__WHAT YOU HAVE TO DO__:
Among the entries, find the lines with the string "tacos" and report them.

▼

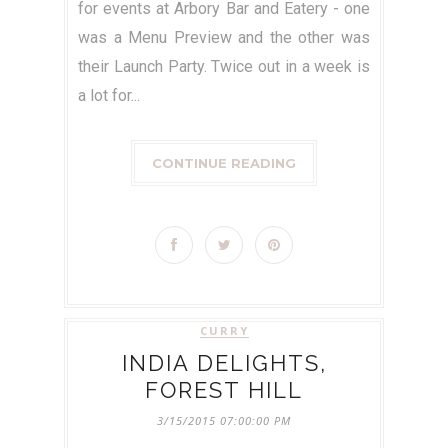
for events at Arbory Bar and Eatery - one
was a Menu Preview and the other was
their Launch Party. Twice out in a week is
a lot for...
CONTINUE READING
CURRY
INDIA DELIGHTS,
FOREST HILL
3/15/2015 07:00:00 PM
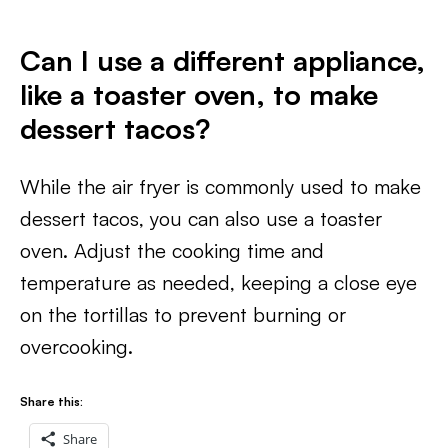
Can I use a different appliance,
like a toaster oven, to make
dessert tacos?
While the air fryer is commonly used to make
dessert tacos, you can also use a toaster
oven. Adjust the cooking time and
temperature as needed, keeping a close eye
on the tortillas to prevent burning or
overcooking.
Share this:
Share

▲
▼

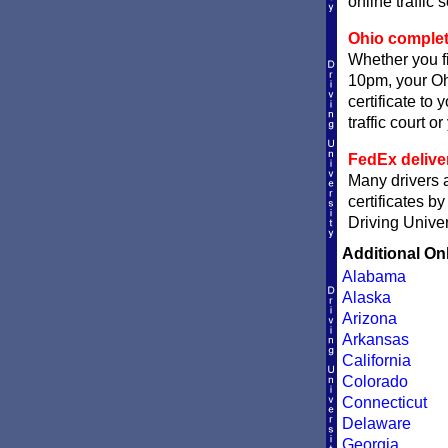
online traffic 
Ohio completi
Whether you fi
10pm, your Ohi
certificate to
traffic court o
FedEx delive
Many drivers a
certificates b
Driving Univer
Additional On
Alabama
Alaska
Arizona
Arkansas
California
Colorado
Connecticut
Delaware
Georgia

▲
▼

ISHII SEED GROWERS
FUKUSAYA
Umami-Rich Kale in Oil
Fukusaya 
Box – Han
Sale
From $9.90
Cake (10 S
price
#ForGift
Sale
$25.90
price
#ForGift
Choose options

▲

__YOUR SOLUTION__:
dessert tacos?
dessert tacos, you can also use a toaster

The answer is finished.